▸ **Task item**
Restate the listing below word for word, pictures excluded.

═══

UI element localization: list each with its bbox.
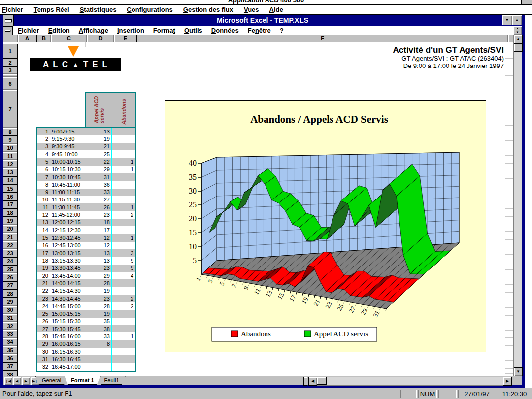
row-header-37[interactable]: 37 (3, 363, 18, 371)
tab-split-handle[interactable] (303, 377, 307, 386)
row-header-13[interactable]: 13 (3, 168, 18, 176)
table-row-1[interactable]: 19:00-9:1513 (37, 128, 135, 135)
menu-item--[interactable]: ? (280, 27, 284, 34)
table-row-23[interactable]: 2314:30-14:45232 (37, 295, 135, 302)
table-row-6[interactable]: 610:15-10:30291 (37, 166, 135, 173)
table-row-11[interactable]: 1111:30-11:45261 (37, 203, 135, 211)
document-control-box[interactable] (3, 26, 13, 35)
table-row-22[interactable]: 2214:15-14:3019 (37, 287, 135, 295)
row-header-27[interactable]: 27 (3, 282, 18, 290)
row-header-34[interactable]: 34 (3, 338, 18, 346)
row-header-9[interactable]: 9 (3, 136, 18, 144)
prev-sheet-button[interactable]: ◀ (13, 377, 21, 385)
table-row-14[interactable]: 1412:15-12:3017 (37, 226, 135, 234)
row-header-16[interactable]: 16 (3, 193, 18, 200)
minimize-button[interactable]: ▼ (502, 15, 512, 25)
maximize-button[interactable]: ▲ (512, 15, 522, 25)
chart-object[interactable]: 5101520253035401357911131517192123252729… (165, 100, 486, 352)
sheet-tab-format-1[interactable]: Format 1 (65, 376, 100, 385)
row-header-33[interactable]: 33 (3, 330, 18, 338)
row-header-36[interactable]: 36 (3, 354, 18, 362)
menu-item-fichier[interactable]: Fichier (2, 6, 23, 13)
table-row-17[interactable]: 1713:00-13:15133 (37, 249, 135, 257)
row-header-38[interactable]: 38 (3, 371, 18, 376)
menu-item-edition[interactable]: Edition (48, 27, 70, 34)
row-header-12[interactable]: 12 (3, 160, 18, 168)
table-row-28[interactable]: 2815:45-16:00331 (37, 332, 135, 340)
table-row-30[interactable]: 3016:15-16:30 (37, 348, 135, 355)
row-header-19[interactable]: 19 (3, 217, 18, 225)
row-header-7[interactable]: 7 (3, 90, 18, 128)
menu-item-affichage[interactable]: Affichage (79, 27, 108, 34)
row-header-6[interactable]: 6 (3, 77, 18, 90)
table-row-31[interactable]: 3116:30-16:45 (37, 355, 135, 363)
table-row-15[interactable]: 1512:30-12:45121 (37, 234, 135, 241)
menu-item-vues[interactable]: Vues (244, 6, 259, 13)
table-row-7[interactable]: 710:30-10:4531 (37, 173, 135, 181)
table-row-13[interactable]: 1312:00-12:1518 (37, 219, 135, 226)
scroll-right-button[interactable]: ▶ (503, 377, 512, 386)
menu-item-configurations[interactable]: Configurations (127, 6, 172, 13)
row-header-14[interactable]: 14 (3, 177, 18, 185)
table-row-27[interactable]: 2715:30-15:4538 (37, 325, 135, 332)
table-row-32[interactable]: 3216:45-17:00 (37, 363, 135, 371)
row-header-30[interactable]: 30 (3, 306, 18, 314)
row-header-29[interactable]: 29 (3, 298, 18, 306)
table-row-8[interactable]: 810:45-11:0036 (37, 181, 135, 188)
table-row-20[interactable]: 2013:45-14:00294 (37, 272, 135, 279)
next-sheet-button[interactable]: ▶ (22, 377, 30, 385)
table-row-26[interactable]: 2615:15-15:3035 (37, 318, 135, 325)
scroll-down-button[interactable]: ▼ (514, 367, 523, 376)
row-header-26[interactable]: 26 (3, 273, 18, 281)
column-header-A[interactable]: A (18, 35, 37, 43)
table-row-2[interactable]: 29:15-9:3019 (37, 135, 135, 142)
row-header-31[interactable]: 31 (3, 314, 18, 322)
sheet-tab-general[interactable]: General (35, 376, 67, 385)
row-header-15[interactable]: 15 (3, 185, 18, 193)
column-header-E[interactable]: E (114, 35, 137, 43)
row-header-17[interactable]: 17 (3, 201, 18, 209)
data-table[interactable]: 19:00-9:151329:15-9:301939:30-9:452149:4… (36, 127, 136, 372)
row-header-35[interactable]: 35 (3, 346, 18, 354)
table-row-4[interactable]: 49:45-10:0025 (37, 150, 135, 158)
table-row-12[interactable]: 1211:45-12:00232 (37, 211, 135, 218)
excel-titlebar[interactable]: Microsoft Excel - TEMP.XLS ▼ ▲ (3, 15, 522, 26)
row-header-32[interactable]: 32 (3, 322, 18, 330)
menu-item-temps-r-el[interactable]: Temps Réel (34, 6, 69, 13)
table-row-29[interactable]: 2916:00-16:158 (37, 340, 135, 348)
vertical-scroll-thumb[interactable] (514, 43, 523, 52)
scroll-left-button[interactable]: ◀ (308, 377, 317, 386)
table-row-24[interactable]: 2414:45-15:00282 (37, 302, 135, 310)
table-row-9[interactable]: 911:00-11:1533 (37, 189, 135, 196)
row-header-8[interactable]: 8 (3, 128, 18, 136)
vertical-scrollbar[interactable]: ▲ ▼ (513, 35, 522, 376)
row-header-21[interactable]: 21 (3, 233, 18, 241)
row-header-1[interactable]: 1 (3, 44, 18, 59)
menu-item-donn-es[interactable]: Données (211, 27, 239, 34)
menu-item-format[interactable]: Format (153, 27, 175, 34)
column-header-B[interactable]: B (37, 35, 51, 43)
row-header-3[interactable]: 3 (3, 66, 18, 74)
menu-item-insertion[interactable]: Insertion (117, 27, 144, 34)
row-header-11[interactable]: 11 (3, 152, 18, 160)
row-header-22[interactable]: 22 (3, 241, 18, 249)
column-header-F[interactable]: F (137, 35, 508, 43)
scroll-up-button[interactable]: ▲ (514, 35, 523, 44)
outer-maximize-button[interactable] (527, 0, 532, 5)
horizontal-scroll-thumb[interactable] (317, 377, 327, 385)
table-row-21[interactable]: 2114:00-14:1528 (37, 279, 135, 287)
document-restore-button[interactable]: ▲▼ (513, 26, 522, 35)
table-row-25[interactable]: 2515:00-15:1519 (37, 310, 135, 318)
menu-item-aide[interactable]: Aide (269, 6, 283, 13)
table-row-3[interactable]: 39:30-9:4521 (37, 143, 135, 150)
horizontal-scrollbar[interactable]: ◀ ▶ (308, 377, 512, 386)
menu-item-fichier[interactable]: Fichier (18, 27, 39, 34)
row-header-2[interactable]: 2 (3, 59, 18, 66)
row-header-20[interactable]: 20 (3, 225, 18, 233)
row-header-10[interactable]: 10 (3, 144, 18, 152)
sheet-tab-feuil1[interactable]: Feuil1 (98, 376, 126, 385)
table-row-19[interactable]: 1913:30-13:45239 (37, 265, 135, 272)
row-header-24[interactable]: 24 (3, 258, 18, 266)
select-all-corner[interactable] (3, 35, 18, 43)
menu-item-statistiques[interactable]: Statistiques (80, 6, 117, 13)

═══

▸ **Answer box**
UI element localization: list each with its bbox.
row-header-37[interactable]: 37 (3, 363, 18, 371)
tab-split-handle[interactable] (303, 377, 307, 386)
row-header-13[interactable]: 13 (3, 168, 18, 176)
table-row-1[interactable]: 19:00-9:1513 (37, 128, 135, 135)
menu-item--[interactable]: ? (280, 27, 284, 34)
table-row-23[interactable]: 2314:30-14:45232 (37, 295, 135, 302)
table-row-6[interactable]: 610:15-10:30291 (37, 166, 135, 173)
table-row-11[interactable]: 1111:30-11:45261 (37, 203, 135, 211)
document-control-box[interactable] (3, 26, 13, 35)
table-row-22[interactable]: 2214:15-14:3019 (37, 287, 135, 295)
row-header-27[interactable]: 27 (3, 282, 18, 290)
row-header-34[interactable]: 34 (3, 338, 18, 346)
row-header-9[interactable]: 9 (3, 136, 18, 144)
prev-sheet-button[interactable]: ◀ (13, 377, 21, 385)
table-row-14[interactable]: 1412:15-12:3017 (37, 226, 135, 234)
row-header-16[interactable]: 16 (3, 193, 18, 200)
minimize-button[interactable]: ▼ (502, 15, 512, 25)
maximize-button[interactable]: ▲ (512, 15, 522, 25)
chart-object[interactable]: 5101520253035401357911131517192123252729… (165, 100, 486, 352)
sheet-tab-format-1[interactable]: Format 1 (65, 376, 100, 385)
row-header-33[interactable]: 33 (3, 330, 18, 338)
row-header-36[interactable]: 36 (3, 354, 18, 362)
menu-item-fichier[interactable]: Fichier (2, 6, 23, 13)
table-row-17[interactable]: 1713:00-13:15133 (37, 249, 135, 257)
row-header-38[interactable]: 38 (3, 371, 18, 376)
menu-item-edition[interactable]: Edition (48, 27, 70, 34)
row-header-12[interactable]: 12 (3, 160, 18, 168)
table-row-28[interactable]: 2815:45-16:00331 (37, 332, 135, 340)
table-row-30[interactable]: 3016:15-16:30 (37, 348, 135, 355)
row-header-19[interactable]: 19 (3, 217, 18, 225)
row-header-7[interactable]: 7 (3, 90, 18, 128)
menu-item-affichage[interactable]: Affichage (79, 27, 108, 34)
row-header-6[interactable]: 6 (3, 77, 18, 90)
table-row-31[interactable]: 3116:30-16:45 (37, 355, 135, 363)
table-row-15[interactable]: 1512:30-12:45121 (37, 234, 135, 241)
menu-item-vues[interactable]: Vues (244, 6, 259, 13)
table-row-7[interactable]: 710:30-10:4531 (37, 173, 135, 181)
table-row-13[interactable]: 1312:00-12:1518 (37, 219, 135, 226)
scroll-right-button[interactable]: ▶ (503, 377, 512, 386)
menu-item-configurations[interactable]: Configurations (127, 6, 172, 13)
row-header-14[interactable]: 14 (3, 177, 18, 185)
table-row-27[interactable]: 2715:30-15:4538 (37, 325, 135, 332)
table-row-32[interactable]: 3216:45-17:00 (37, 363, 135, 371)
row-header-30[interactable]: 30 (3, 306, 18, 314)
row-header-29[interactable]: 29 (3, 298, 18, 306)
table-row-8[interactable]: 810:45-11:0036 (37, 181, 135, 188)
table-row-20[interactable]: 2013:45-14:00294 (37, 272, 135, 279)
next-sheet-button[interactable]: ▶ (22, 377, 30, 385)
table-row-26[interactable]: 2615:15-15:3035 (37, 318, 135, 325)
scroll-down-button[interactable]: ▼ (514, 367, 523, 376)
row-header-26[interactable]: 26 (3, 273, 18, 281)
column-header-A[interactable]: A (18, 35, 37, 43)
table-row-2[interactable]: 29:15-9:3019 (37, 135, 135, 142)
row-header-31[interactable]: 31 (3, 314, 18, 322)
sheet-tab-general[interactable]: General (35, 376, 67, 385)
row-header-15[interactable]: 15 (3, 185, 18, 193)
column-header-E[interactable]: E (114, 35, 137, 43)
row-header-17[interactable]: 17 (3, 201, 18, 209)
data-table[interactable]: 19:00-9:151329:15-9:301939:30-9:452149:4… (36, 127, 136, 372)
row-header-35[interactable]: 35 (3, 346, 18, 354)
table-row-4[interactable]: 49:45-10:0025 (37, 150, 135, 158)
table-row-12[interactable]: 1211:45-12:00232 (37, 211, 135, 218)
excel-titlebar[interactable]: Microsoft Excel - TEMP.XLS ▼ ▲ (3, 15, 522, 26)
row-header-32[interactable]: 32 (3, 322, 18, 330)
menu-item-temps-r-el[interactable]: Temps Réel (34, 6, 69, 13)
table-row-29[interactable]: 2916:00-16:158 (37, 340, 135, 348)
vertical-scroll-thumb[interactable] (514, 43, 523, 52)
scroll-left-button[interactable]: ◀ (308, 377, 317, 386)
table-row-24[interactable]: 2414:45-15:00282 (37, 302, 135, 310)
table-row-9[interactable]: 911:00-11:1533 (37, 189, 135, 196)
row-header-8[interactable]: 8 (3, 128, 18, 136)
vertical-scrollbar[interactable]: ▲ ▼ (513, 35, 522, 376)
row-header-21[interactable]: 21 (3, 233, 18, 241)
row-header-1[interactable]: 1 (3, 44, 18, 59)
menu-item-donn-es[interactable]: Données (211, 27, 239, 34)
menu-item-format[interactable]: Format (153, 27, 175, 34)
column-header-B[interactable]: B (37, 35, 51, 43)
row-header-3[interactable]: 3 (3, 66, 18, 74)
menu-item-insertion[interactable]: Insertion (117, 27, 144, 34)
row-header-11[interactable]: 11 (3, 152, 18, 160)
row-header-22[interactable]: 22 (3, 241, 18, 249)
column-header-F[interactable]: F (137, 35, 508, 43)
scroll-up-button[interactable]: ▲ (514, 35, 523, 44)
outer-maximize-button[interactable] (527, 0, 532, 5)
horizontal-scroll-thumb[interactable] (317, 377, 327, 385)
table-row-21[interactable]: 2114:00-14:1528 (37, 279, 135, 287)
document-restore-button[interactable]: ▲▼ (513, 26, 522, 35)
table-row-25[interactable]: 2515:00-15:1519 (37, 310, 135, 318)
menu-item-aide[interactable]: Aide (269, 6, 283, 13)
table-row-3[interactable]: 39:30-9:4521 (37, 143, 135, 150)
horizontal-scrollbar[interactable]: ◀ ▶ (308, 377, 512, 386)
menu-item-fichier[interactable]: Fichier (18, 27, 39, 34)
row-header-2[interactable]: 2 (3, 59, 18, 66)
row-header-20[interactable]: 20 (3, 225, 18, 233)
row-header-10[interactable]: 10 (3, 144, 18, 152)
sheet-tab-feuil1[interactable]: Feuil1 (98, 376, 126, 385)
table-row-19[interactable]: 1913:30-13:45239 (37, 265, 135, 272)
row-header-24[interactable]: 24 (3, 258, 18, 266)
select-all-corner[interactable] (3, 35, 18, 43)
menu-item-statistiques[interactable]: Statistiques (80, 6, 117, 13)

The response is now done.